Republic of Korea: Breaking barriers, one brushstroke at a time
“There is no such thing as disability in the world of art,” said Soomi Jeon, Director of the Vichae Art Museum.
“We often think the persons with disabilities are the receivers of charity, and we are the givers,” she explained. “This belief actually divides us. It is not sharing. I planned this exhibition to break that common misconception.”
One of the featured artists is Hansol Kwon, who uses bold lines and dots in vivid colours to express himself.
His mother, Kyunghee Kim, recalled that Hansol, who lives with autism, started painting with colours, then he would cover them over in black.
“The black disappeared, and pretty colours reappeared,” she said. “I witnessed how he blossomed in his paintings.
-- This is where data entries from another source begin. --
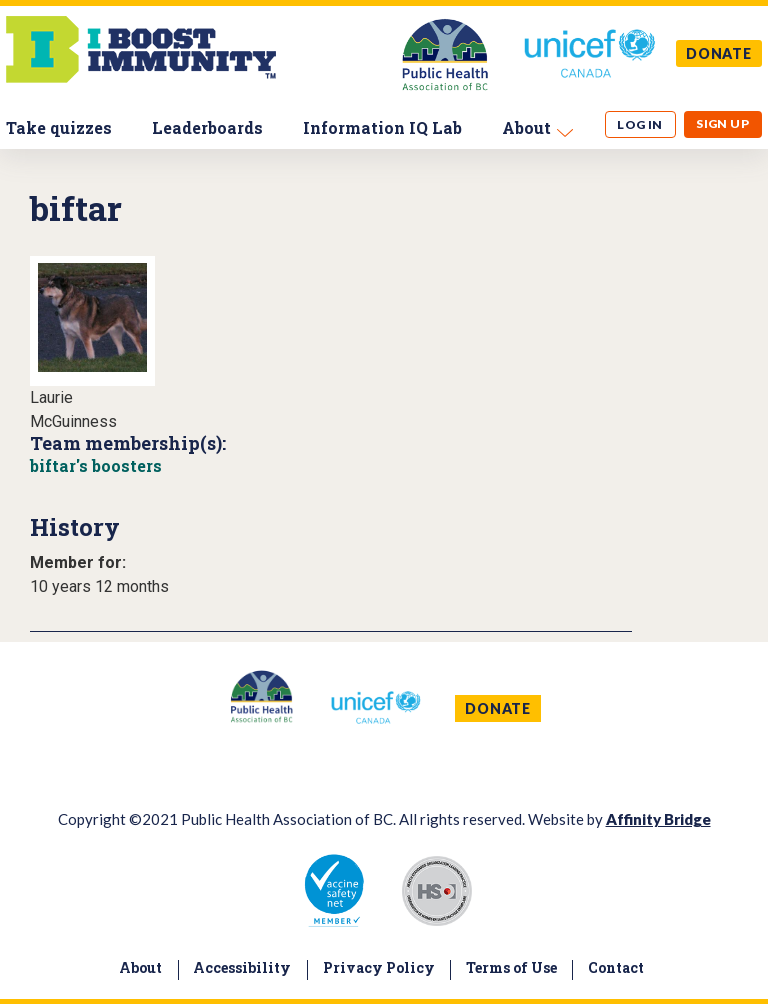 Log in (640, 124)
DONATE (719, 53)
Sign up (722, 123)
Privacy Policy (379, 967)
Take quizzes (59, 127)
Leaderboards (207, 127)
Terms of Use (511, 967)
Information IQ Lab (382, 127)
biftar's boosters (96, 465)
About (526, 127)
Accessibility (242, 967)
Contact (616, 967)
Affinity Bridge (658, 819) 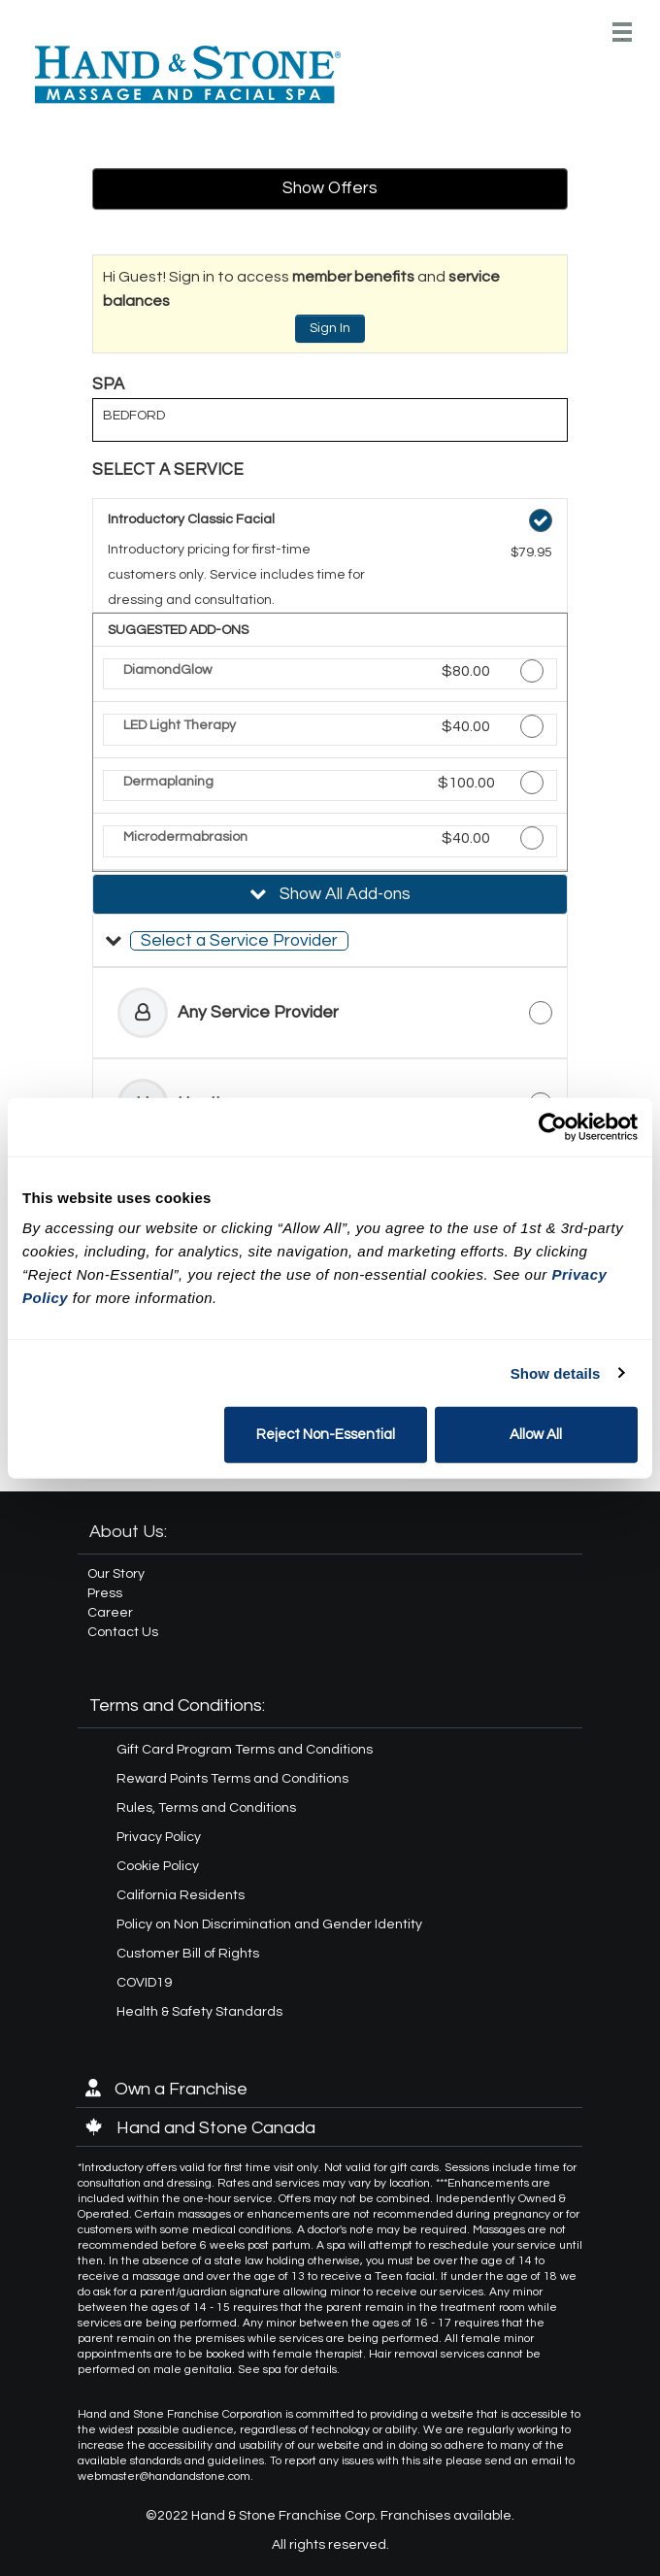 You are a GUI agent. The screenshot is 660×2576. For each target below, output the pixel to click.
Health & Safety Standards (199, 2012)
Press (104, 1593)
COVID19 (144, 1983)
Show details (556, 1372)
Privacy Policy (158, 1837)
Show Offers (330, 188)
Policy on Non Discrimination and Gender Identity (269, 1924)
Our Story (116, 1574)
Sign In (330, 328)
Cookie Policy (157, 1866)
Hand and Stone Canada (200, 2128)
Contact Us (122, 1632)
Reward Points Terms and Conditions (232, 1779)
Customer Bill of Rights (187, 1953)
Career (110, 1613)
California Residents (180, 1895)
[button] (330, 941)
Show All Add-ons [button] (343, 894)
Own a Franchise (166, 2089)
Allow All (536, 1434)
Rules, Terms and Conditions (206, 1808)
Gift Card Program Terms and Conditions (244, 1749)
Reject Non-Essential (325, 1434)
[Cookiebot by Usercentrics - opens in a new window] (553, 1126) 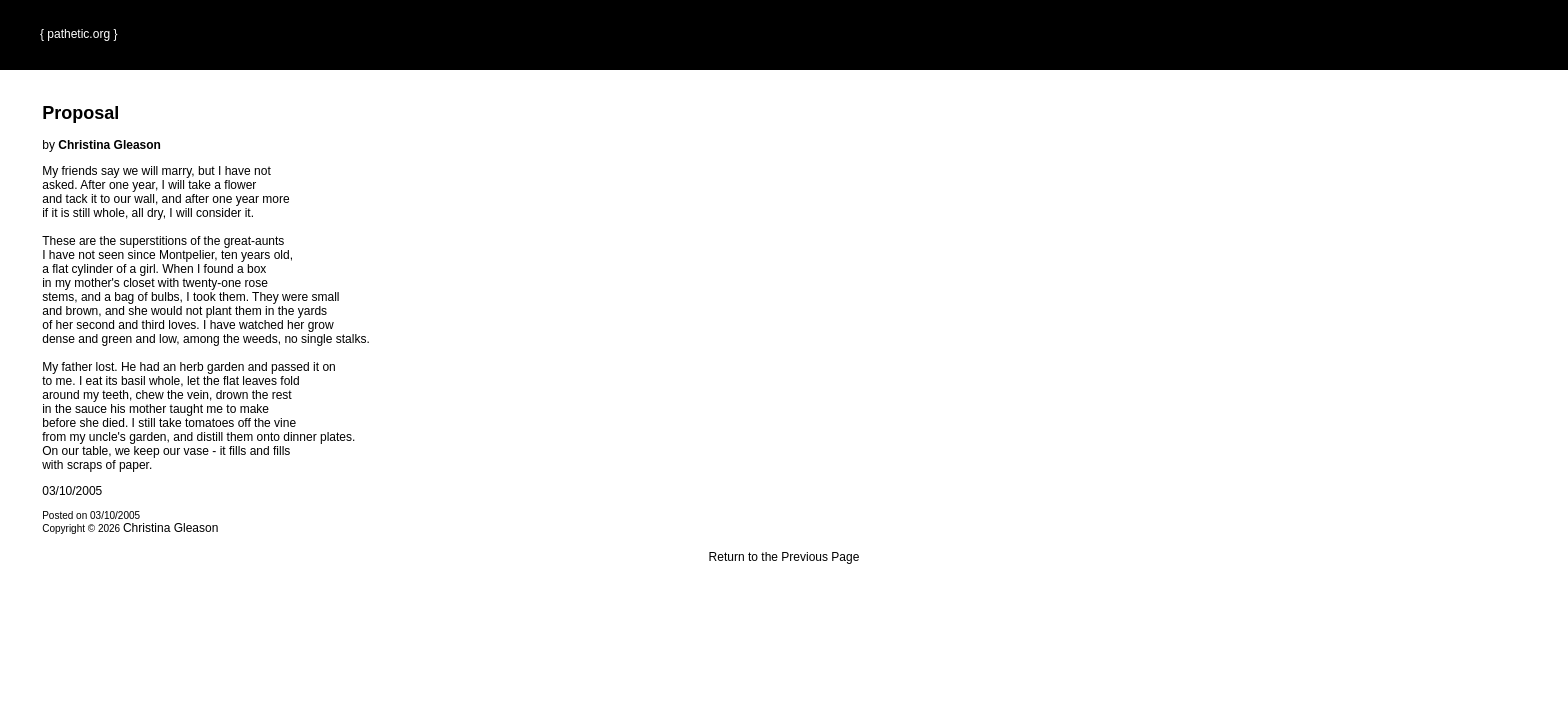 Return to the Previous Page (784, 557)
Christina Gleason (170, 528)
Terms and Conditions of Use (784, 600)
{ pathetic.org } (78, 34) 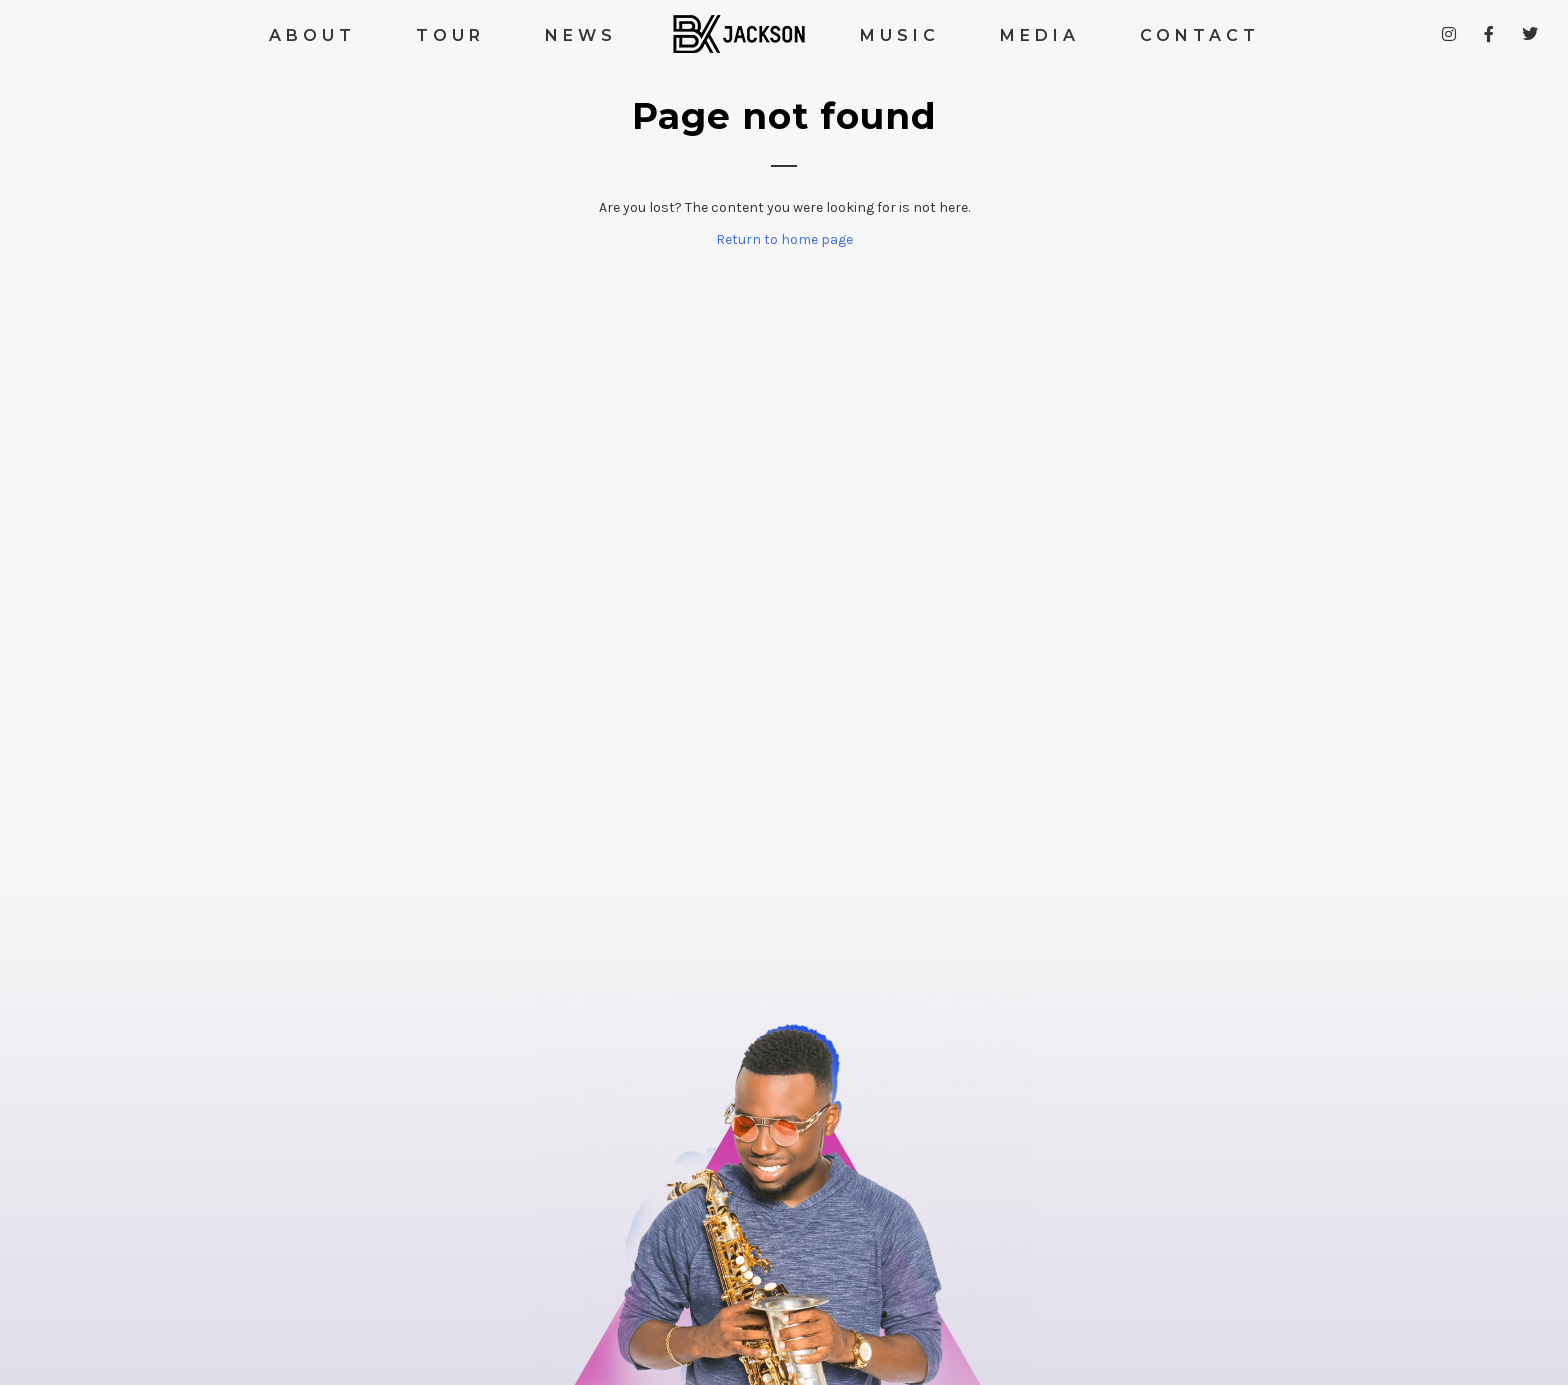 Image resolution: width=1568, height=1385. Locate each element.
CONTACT (1200, 35)
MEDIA (1040, 35)
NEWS (581, 35)
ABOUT (312, 35)
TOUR (450, 35)
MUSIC (900, 35)
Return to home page (784, 239) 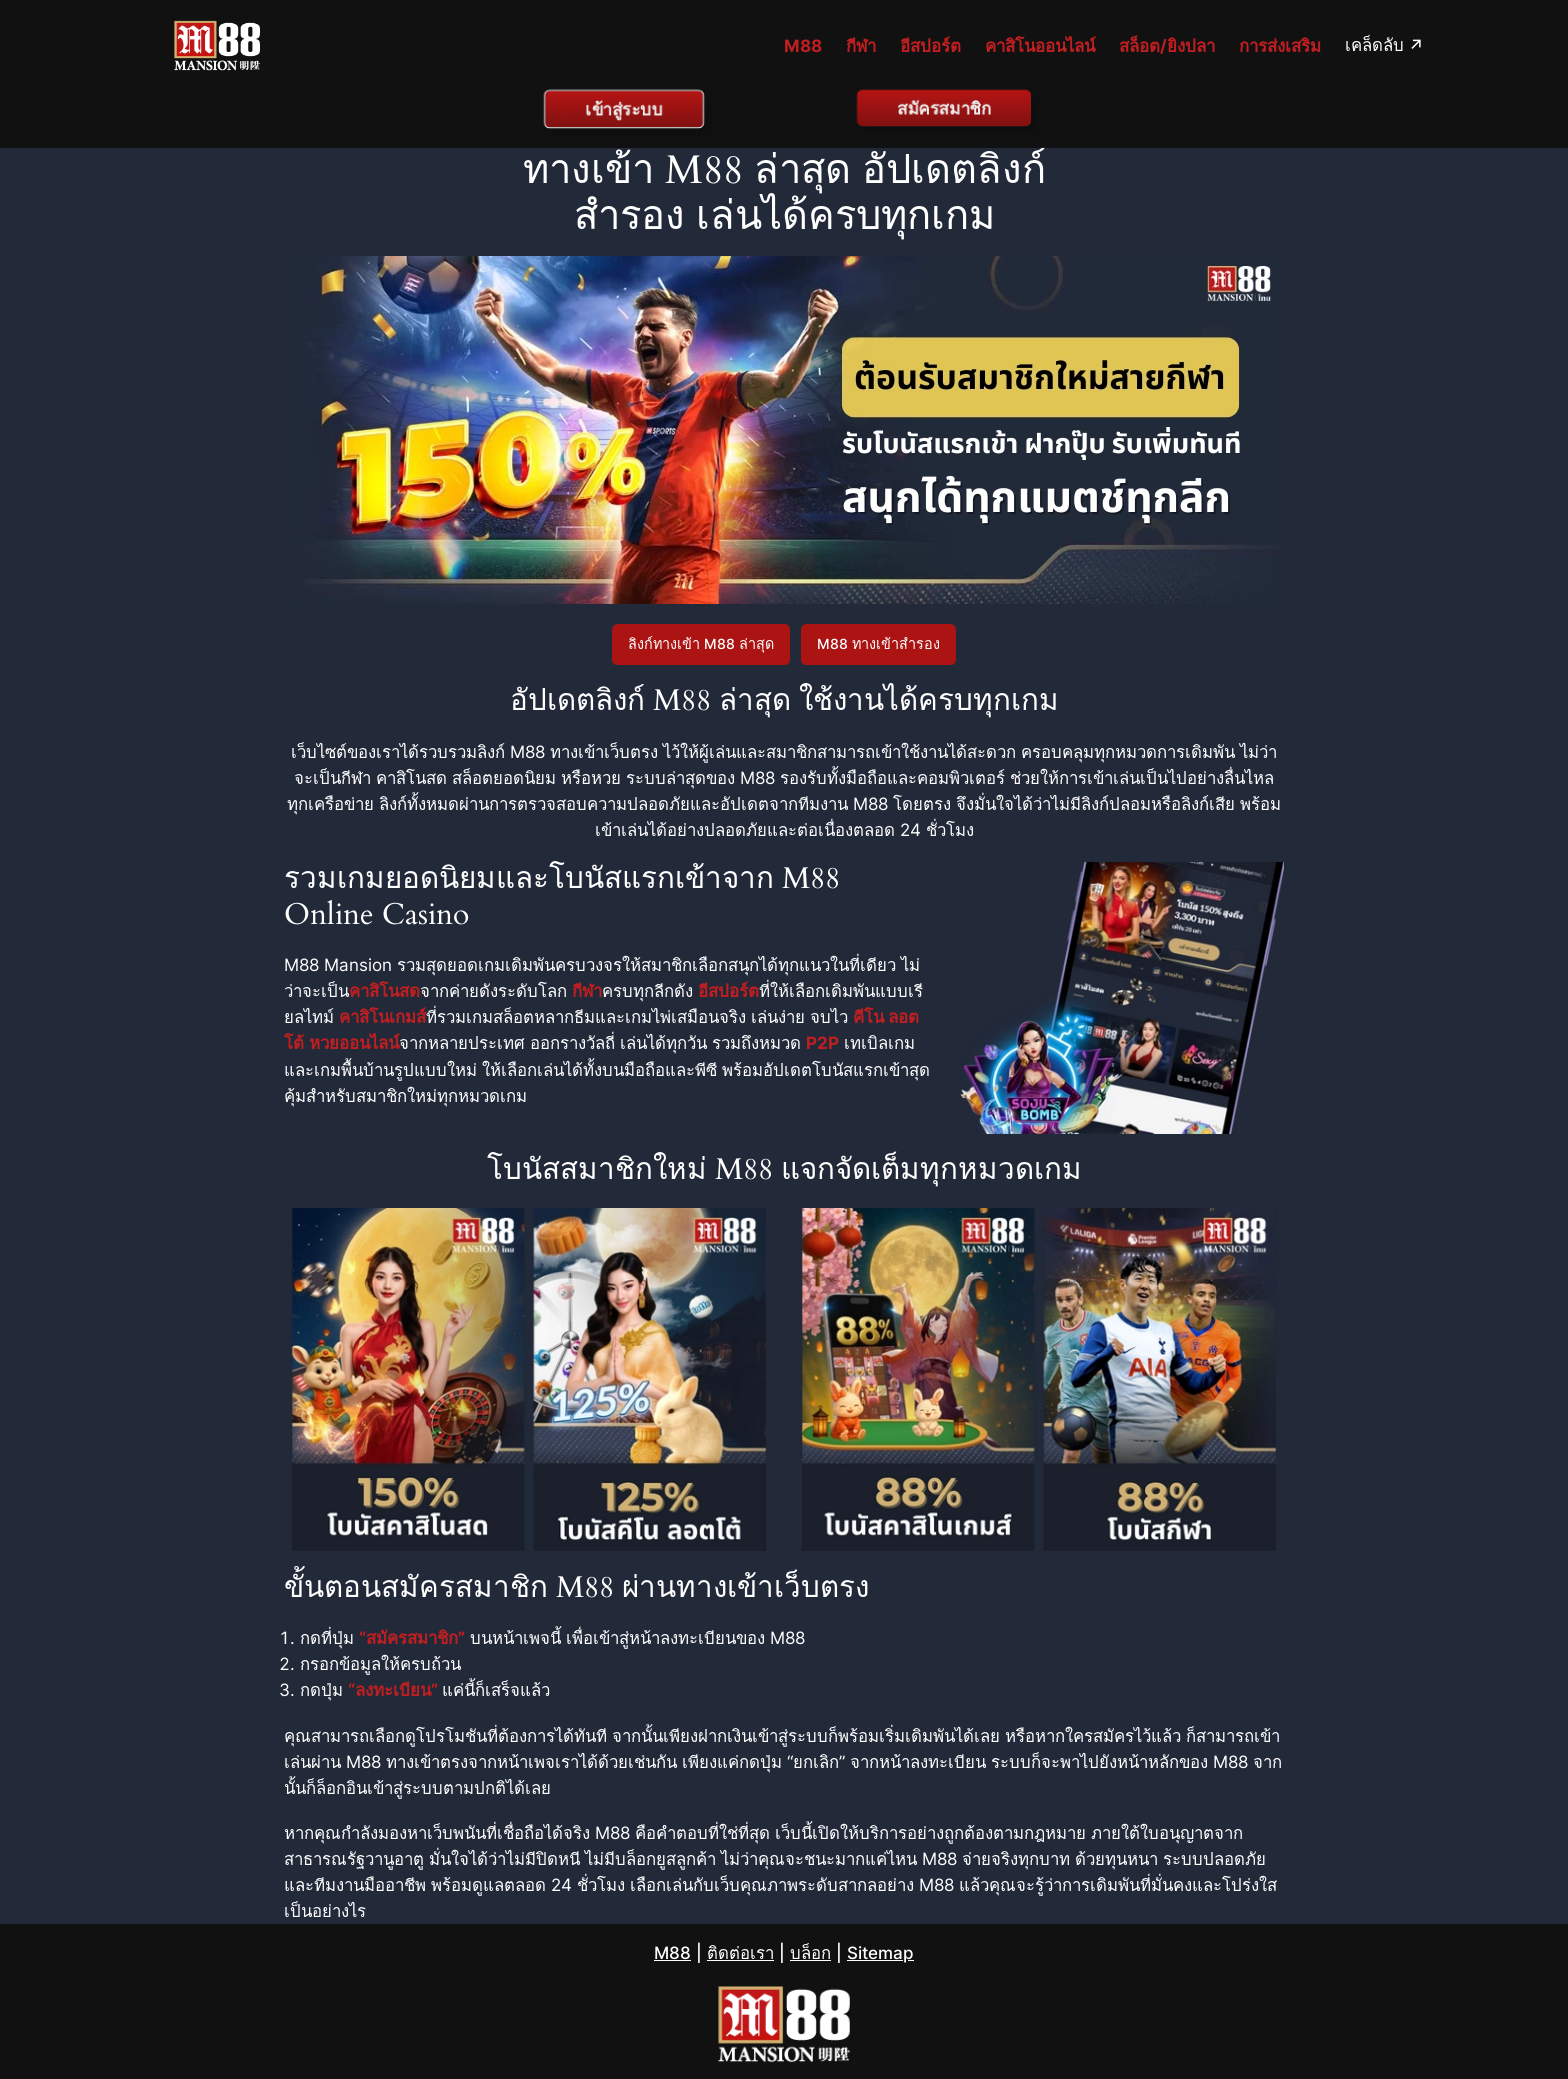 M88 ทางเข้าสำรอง (878, 643)
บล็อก (810, 1953)
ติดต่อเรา (740, 1953)
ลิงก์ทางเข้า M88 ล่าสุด (701, 643)
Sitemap (880, 1953)
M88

When I look at my son’s paintings since his younger years, I am able to see his growth and psychological development.”
The prestigious venue, one of the Republic of Korea’s leading arts institutions, first exhibited the works of artists with developmental disabilities in 2020. Hansol was among the 43 artists who collectively contributed more than 100 different paintings in 2022.
Beyond the art world
The significance reverberates far beyond the art world. The World Health Organization (WHO) has estimated that 15 per cent of the global population, or about one billion people, have a disability.
Reena Lee, the former Secretary-General of the Korean Disability Forum, noted that despite the strong representation, such persons are often hidden. This means one in seven people around me must have a disability, she said.
“In my school classroom, in my neighbourhood and in the workplace, is there one person with disabilities out of seven people I know? No, there isn’t,” she said. “Just for the comfort of the majority and economic benefit, society decided to separate persons with disabilities from those without them.”
The exhibition offers an invaluable opportunity to raise visibility and promote dignity in tangible ways, Ms. Jeon said.
“People think that the exhibitions of the artists with disabilities are just free events, but these proud artists gave their imagination to us with so much sweat and passion, so in fact, it is only right to pay to see their work and establish it as a commercial exhibition,” she said. “That way, they can become financially independent someday.”
In her view, persons with disabilities should never be viewed as an economic drain.
“Breaking those misunderstandings is one of the important goals of this exhibition,” she added.
Artworks in their own right
Visitors to the exhibition shared that observation. Yunhee Park said she had visited to admire the artworks in their own right.
“If our society is open and ready to accept them, then we would be able to provide many opportunities for persons without disabilities to contribute with their amazing talents,” she said. “It will also be beneficial to persons without disabilities, and I hope more opportunities like this one can be made available.”
Equality promotes stability
Equality promotes stability, said Yejin Ha, who works as a programme officer at UN Economic and Social Commission for Asia and the Pacific (ESCAP).
“Throughout history, social exclusion and social injustices and inequality – they all lead to conflict and social discord,” she said. “In order to prevent conflict, it is absolutely critical to make sure that everybody is included in these efforts to build an harmonious and just society.”
‘Receive their uniqueness’
Humanity is more than transactional; it can generate mutually beneficially synergies among those with disabilities and others in society, said Myunghee Kim, who is the mother of featured artist Hyeshin Park.
“All we have to do is foster a natural exchange,” she said. “We could share the health we have and receive the uniqueness they have. It will make such a wonderful world.”